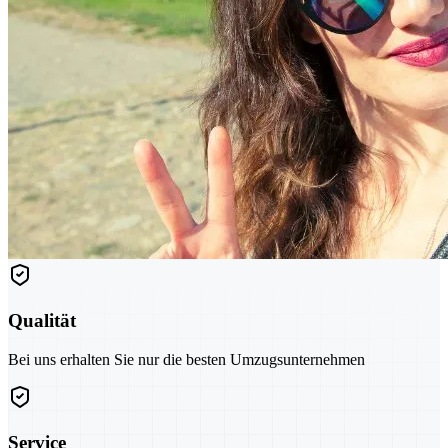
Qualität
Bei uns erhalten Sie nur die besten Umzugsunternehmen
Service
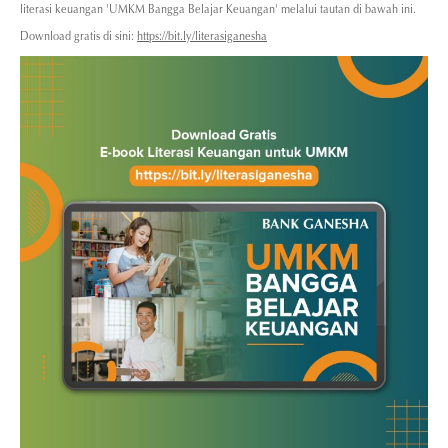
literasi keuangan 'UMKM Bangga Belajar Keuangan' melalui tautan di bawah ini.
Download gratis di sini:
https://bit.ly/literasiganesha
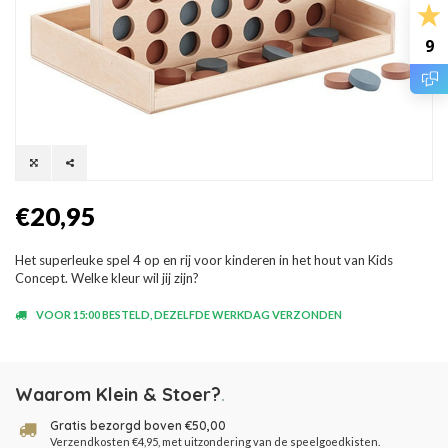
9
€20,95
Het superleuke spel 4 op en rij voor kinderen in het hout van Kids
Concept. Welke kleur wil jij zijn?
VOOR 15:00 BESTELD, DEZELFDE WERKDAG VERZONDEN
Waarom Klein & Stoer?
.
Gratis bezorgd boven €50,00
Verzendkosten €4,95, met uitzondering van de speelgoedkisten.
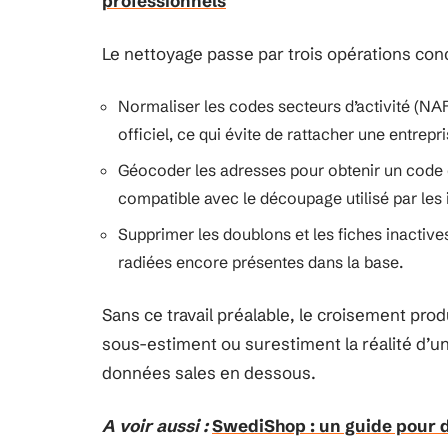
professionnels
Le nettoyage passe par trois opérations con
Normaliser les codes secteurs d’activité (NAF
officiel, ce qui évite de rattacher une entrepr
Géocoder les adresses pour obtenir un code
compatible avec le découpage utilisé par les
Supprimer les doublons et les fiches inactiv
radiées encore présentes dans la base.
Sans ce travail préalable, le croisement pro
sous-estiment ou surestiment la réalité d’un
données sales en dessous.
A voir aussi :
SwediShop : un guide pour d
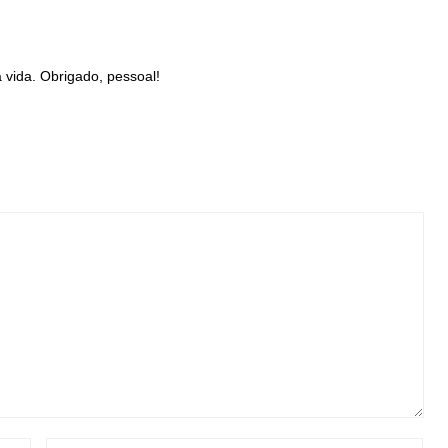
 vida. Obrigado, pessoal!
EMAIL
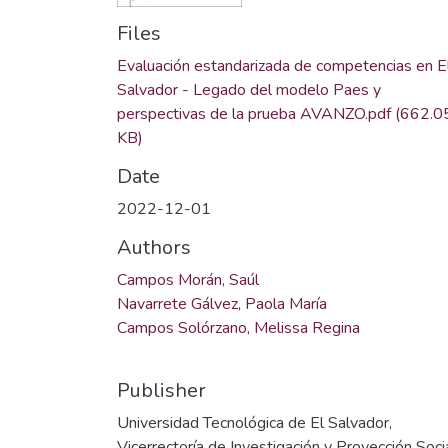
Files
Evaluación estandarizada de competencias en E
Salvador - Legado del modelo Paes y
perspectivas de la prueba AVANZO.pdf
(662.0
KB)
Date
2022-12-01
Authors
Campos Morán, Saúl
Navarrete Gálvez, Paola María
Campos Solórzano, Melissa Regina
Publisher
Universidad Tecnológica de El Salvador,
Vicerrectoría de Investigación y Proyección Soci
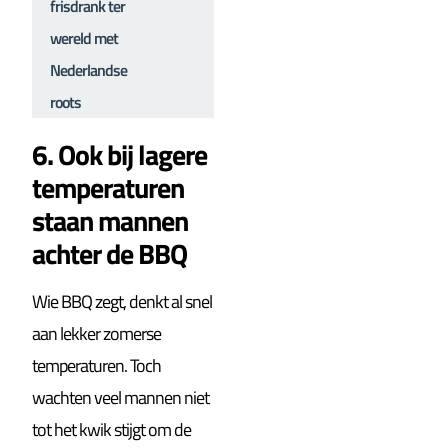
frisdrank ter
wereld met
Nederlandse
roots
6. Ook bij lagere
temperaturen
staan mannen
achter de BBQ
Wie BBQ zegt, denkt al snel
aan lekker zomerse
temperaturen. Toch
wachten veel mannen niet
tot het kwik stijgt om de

****************

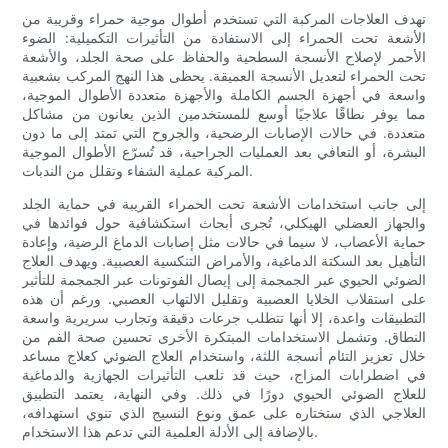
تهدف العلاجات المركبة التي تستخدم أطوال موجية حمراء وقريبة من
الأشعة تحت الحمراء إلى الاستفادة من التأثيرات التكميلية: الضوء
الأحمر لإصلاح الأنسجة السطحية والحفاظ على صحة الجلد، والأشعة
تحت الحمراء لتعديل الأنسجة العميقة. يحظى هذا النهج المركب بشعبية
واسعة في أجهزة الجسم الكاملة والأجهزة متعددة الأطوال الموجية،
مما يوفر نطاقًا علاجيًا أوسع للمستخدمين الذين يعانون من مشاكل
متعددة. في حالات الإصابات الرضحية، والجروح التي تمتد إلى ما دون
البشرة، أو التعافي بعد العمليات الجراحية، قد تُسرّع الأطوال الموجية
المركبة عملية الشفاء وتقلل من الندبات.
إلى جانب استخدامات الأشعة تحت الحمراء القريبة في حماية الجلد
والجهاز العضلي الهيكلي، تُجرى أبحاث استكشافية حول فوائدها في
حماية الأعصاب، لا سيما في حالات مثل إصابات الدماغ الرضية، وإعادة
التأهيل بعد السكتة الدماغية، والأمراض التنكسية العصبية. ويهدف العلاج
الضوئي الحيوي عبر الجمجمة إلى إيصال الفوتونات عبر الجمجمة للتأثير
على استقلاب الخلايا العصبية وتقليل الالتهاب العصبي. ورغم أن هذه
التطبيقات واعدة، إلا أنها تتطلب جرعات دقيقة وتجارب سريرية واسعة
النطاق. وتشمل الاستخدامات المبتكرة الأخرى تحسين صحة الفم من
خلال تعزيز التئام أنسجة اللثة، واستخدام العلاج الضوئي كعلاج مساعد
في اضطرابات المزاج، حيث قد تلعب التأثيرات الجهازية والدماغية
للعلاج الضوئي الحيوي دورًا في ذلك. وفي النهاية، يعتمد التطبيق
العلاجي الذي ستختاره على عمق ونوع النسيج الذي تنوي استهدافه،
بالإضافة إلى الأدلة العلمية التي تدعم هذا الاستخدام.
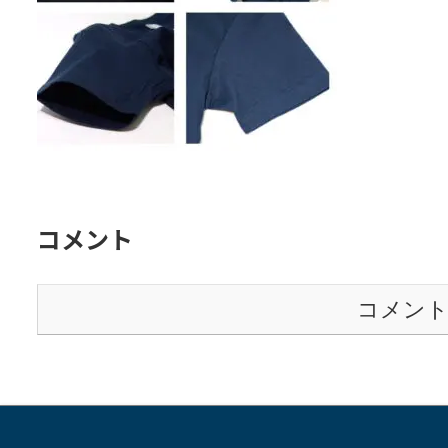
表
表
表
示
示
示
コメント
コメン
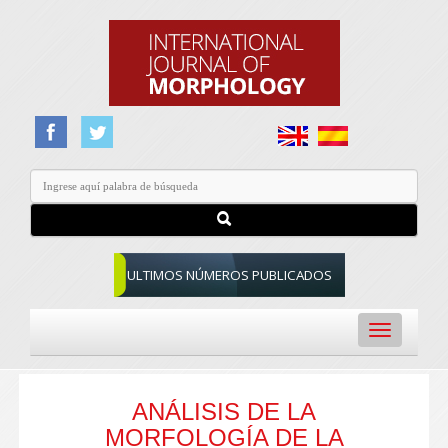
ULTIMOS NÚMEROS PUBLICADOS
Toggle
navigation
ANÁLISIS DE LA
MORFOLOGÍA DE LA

****************

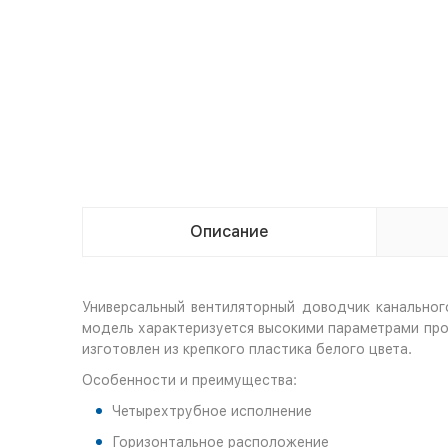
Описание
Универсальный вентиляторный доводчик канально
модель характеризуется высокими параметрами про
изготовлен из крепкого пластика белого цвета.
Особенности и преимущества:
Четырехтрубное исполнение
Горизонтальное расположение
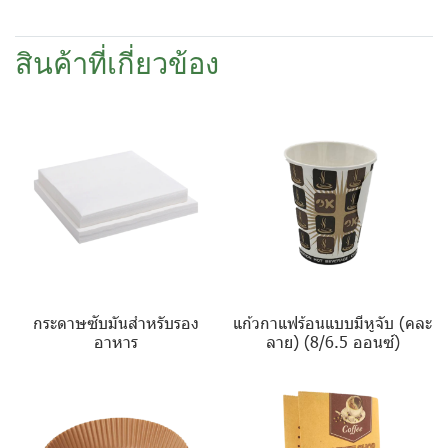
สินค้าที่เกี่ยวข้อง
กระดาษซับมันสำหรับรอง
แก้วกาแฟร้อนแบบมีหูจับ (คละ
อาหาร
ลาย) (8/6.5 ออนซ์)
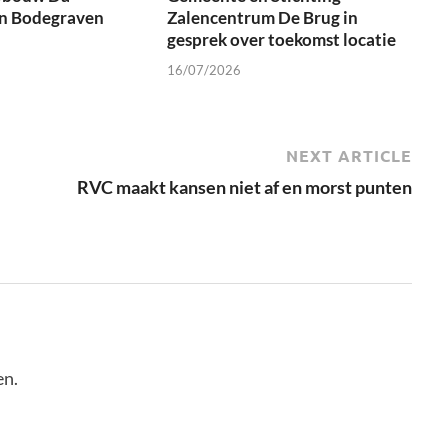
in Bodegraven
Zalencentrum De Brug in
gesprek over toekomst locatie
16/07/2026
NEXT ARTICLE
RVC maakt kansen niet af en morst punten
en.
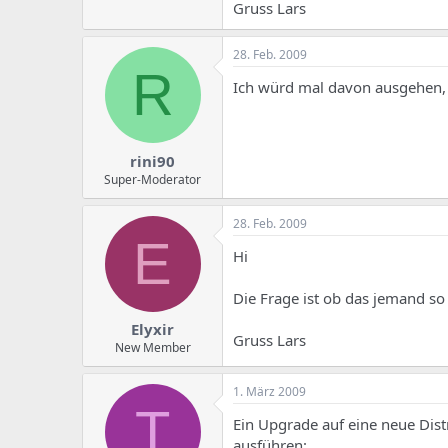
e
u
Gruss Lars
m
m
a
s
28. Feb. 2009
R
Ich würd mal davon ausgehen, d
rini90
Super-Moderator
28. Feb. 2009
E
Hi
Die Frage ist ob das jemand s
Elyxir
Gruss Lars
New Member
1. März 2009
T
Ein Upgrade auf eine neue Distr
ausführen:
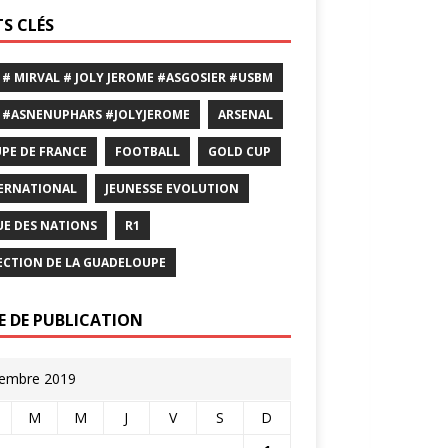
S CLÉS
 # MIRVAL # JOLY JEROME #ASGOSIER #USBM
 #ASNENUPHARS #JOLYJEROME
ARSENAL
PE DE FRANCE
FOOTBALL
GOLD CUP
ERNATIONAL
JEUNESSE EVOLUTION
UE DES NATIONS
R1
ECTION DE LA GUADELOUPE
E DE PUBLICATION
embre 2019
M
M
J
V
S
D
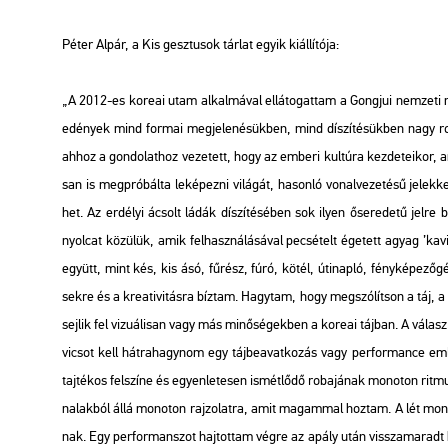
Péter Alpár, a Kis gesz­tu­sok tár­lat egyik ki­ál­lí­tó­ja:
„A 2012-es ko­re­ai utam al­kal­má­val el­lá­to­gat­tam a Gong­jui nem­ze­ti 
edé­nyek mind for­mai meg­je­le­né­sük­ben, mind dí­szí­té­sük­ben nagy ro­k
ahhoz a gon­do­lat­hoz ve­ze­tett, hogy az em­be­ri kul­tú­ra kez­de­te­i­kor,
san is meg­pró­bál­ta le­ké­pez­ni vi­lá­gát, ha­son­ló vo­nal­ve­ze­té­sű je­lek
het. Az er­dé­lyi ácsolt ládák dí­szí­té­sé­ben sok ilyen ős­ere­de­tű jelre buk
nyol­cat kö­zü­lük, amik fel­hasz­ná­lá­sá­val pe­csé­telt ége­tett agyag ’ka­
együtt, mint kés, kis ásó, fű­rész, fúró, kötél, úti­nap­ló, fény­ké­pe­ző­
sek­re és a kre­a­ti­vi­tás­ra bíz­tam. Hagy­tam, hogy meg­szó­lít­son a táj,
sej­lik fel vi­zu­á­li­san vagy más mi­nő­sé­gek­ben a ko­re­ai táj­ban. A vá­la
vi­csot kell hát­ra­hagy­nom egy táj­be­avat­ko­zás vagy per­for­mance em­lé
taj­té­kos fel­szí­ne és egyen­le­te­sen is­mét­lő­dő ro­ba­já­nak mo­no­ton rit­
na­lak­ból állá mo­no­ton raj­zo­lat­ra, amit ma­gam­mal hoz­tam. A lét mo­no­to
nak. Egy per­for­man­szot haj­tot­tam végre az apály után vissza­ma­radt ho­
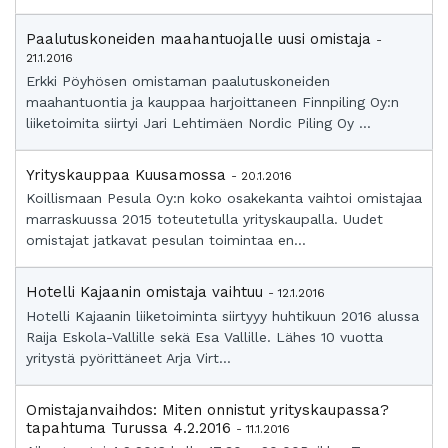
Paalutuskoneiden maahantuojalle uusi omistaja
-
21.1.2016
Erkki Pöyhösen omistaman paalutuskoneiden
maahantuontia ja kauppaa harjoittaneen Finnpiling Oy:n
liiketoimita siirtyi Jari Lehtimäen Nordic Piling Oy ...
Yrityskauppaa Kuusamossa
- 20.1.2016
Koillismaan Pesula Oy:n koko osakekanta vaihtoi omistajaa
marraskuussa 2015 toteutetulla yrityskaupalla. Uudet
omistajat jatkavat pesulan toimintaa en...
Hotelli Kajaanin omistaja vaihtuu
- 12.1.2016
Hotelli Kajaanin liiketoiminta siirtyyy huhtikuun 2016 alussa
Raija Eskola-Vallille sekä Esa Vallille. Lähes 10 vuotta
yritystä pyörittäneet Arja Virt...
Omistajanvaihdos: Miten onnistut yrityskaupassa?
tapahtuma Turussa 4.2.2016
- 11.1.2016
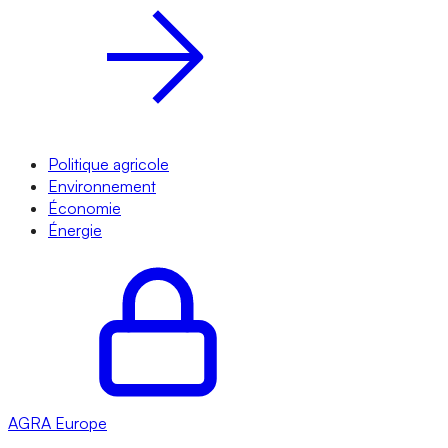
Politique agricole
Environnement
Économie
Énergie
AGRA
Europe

****************

**How to complete this task:**
Restate the lines above from the one containing "สินค้าที่เกี่ยวข้อง" through the one containing "ECTION DE LA GUADELOUPE", inclusive, exactly and without pictures.

**Solution to this exercise:**
สินค้าที่เกี่ยวข้อง
กระดาษซับมันสำหรับรอง
แก้วกาแฟร้อนแบบมีหูจับ (คละ
อาหาร
ลาย) (8/6.5 ออนซ์)
in Bodegraven
Zalencentrum De Brug in
gesprek over toekomst locatie
16/07/2026
NEXT ARTICLE
RVC maakt kansen niet af en morst punten
en.
e
u
Gruss Lars
m
m
a
s
28. Feb. 2009
R
Ich würd mal davon ausgehen, d
rini90
Super-Moderator
28. Feb. 2009
E
Hi
Die Frage ist ob das jemand s
Elyxir
Gruss Lars
New Member
1. März 2009
T
Ein Upgrade auf eine neue Distr
ausführen:
S CLÉS
 # MIRVAL # JOLY JEROME #ASGOSIER #USBM
 #ASNENUPHARS #JOLYJEROME
ARSENAL
PE DE FRANCE
FOOTBALL
GOLD CUP
ERNATIONAL
JEUNESSE EVOLUTION
UE DES NATIONS
R1
ECTION DE LA GUADELOUPE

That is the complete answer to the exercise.